Зато дядька Макар, артельный старшина, всяких видов навидался. Было, ходил даточным человеком с царским войском Нарву брать, где сперва, как крепость обстреливали, пушкарям пособлял, а после, как в город вошли, помогал на посаде пожары тушить. Да и допрежь того, после взятия Казани, случилось ему быть в Москве, когда там великий пожар бушевал. Посему на мертвецов, хошь горелых, хошь ядрами пушечными в клочья рваных, старый Макар смотреть привык и взгляда, коли надобно было, от них не отводил. Приметил, конечно, что Степану на кости людские глядеть тошно, по спине его этак ласково похлопал и сказал:
— Небось, Степанушко, все там будем. Люди добрые были, грешили в меру, так что им ныне, поди, легче нашего-то. А что видом страшны, то не беда. Нас не укусят, а Господу всё едино, в каком виде людишки к райским вратам прибыли — чай, не по своей воле человечий облик утратили…
И пошёл, кашляя от дыму и кряхтя от натуги, в который уж раз пересказывать про Нарву — как в Великий пост в Иван-городе нельзя было в церковь попасть, потому как ливонские рыцари с Ругодивских стен, нами же некогда и возведённых, через Нарову-речку богомольцев, яко селезней, из луков били; как пришёл наконец долгожданный царёв указ и как по указу тому рявкнули союзно русские пушки, засыпав неприятеля сперва каменными, а после и огненными ядрами… Говорил, как полыхала Нарва, как в дыму да пламени рубились отчаянно с немецкими кнехтами, как знатный пушкарь Андрейка Чохов, переплыв реку, выстрелом из захваченного неприятельского орудия пробил замковые ворота, открыв путь православному воинству…
Он бы и далее говорил, перечисляя дивные для русского уха чужеземные названия — Нейшлос, Тольсбург, Дерпт, да тут среди головешек и оплавленных, обгорелых остатков домашней утвари начали попадаться мечи, сабли, шестопёры, наконечники копий и иное оружие, и говорливый Макар умолк, сообразив, что докопались до барской опочивальни.
Вскорости опять наткнулись на обгорелый человеческий костяк и по оплавленному колечку с голубым камнем на пальце опознали Андрея Савельевича. В руке, на коей было то колечко, мёртвый держал сизую от жара саблю с обугленной рукояткой, из чего стало понятно, что татя барин встретил, как положено старому воину. Крестясь и тяжко вздыхая, едва не по одной вынули косточки из горячих угольев, снесли в сторону, где опять завыли в голос дуры бабы, и сложили аккуратно на чистой рогожке.
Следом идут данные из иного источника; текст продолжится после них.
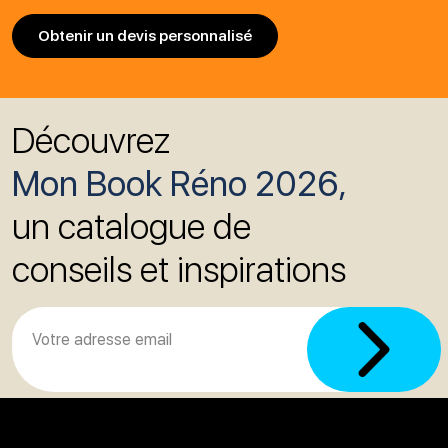
Obtenir un devis personnalisé
Découvrez
Mon Book Réno 2026,
un catalogue de
conseils et inspirations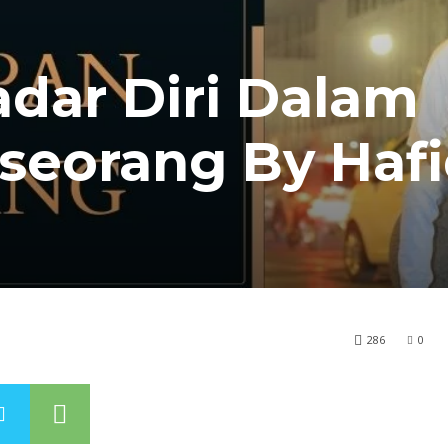
dar Diri Dalam
seorang By Haf
286
0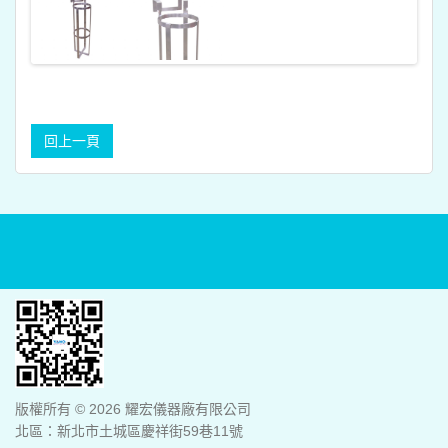
版權所有 © 2026 耀宏儀器廠有限公司
北區：新北市土城區慶祥街59巷11號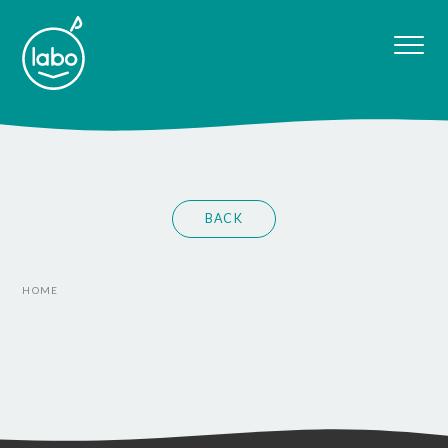
BACK
HOME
Тут, как на грех, случилась новая беда: шарили-шарили в угольях, а головы-то и не сыскали.
Старый Макар зачем-то стал подле рогожи на колени и при угасающем дневном свете внимательно осмотрел то, что осталось от доброго барина Андрея Савельевича. После подозвал к себе артельщиков и корявым, как сучок, чёрным от сажи пальцем указал на одну косточку.
— То шея, — сказал. — Вишь, какова оказия? Косточка-то шейная не цела, пополам перерублена. Ась?..
Степан пригляделся. И верно, позвонок, что бережно держал заскорузлыми пальцами Макар, был чисто, без задоринки, без осколка перерублен надвое. Этак чисто кость разрубить не всякому мяснику по плечу. Ну, мясник иль не мясник, а ясно было одно: сгорел барин не живьём, а допрежь того, как сгореть, головы лишился.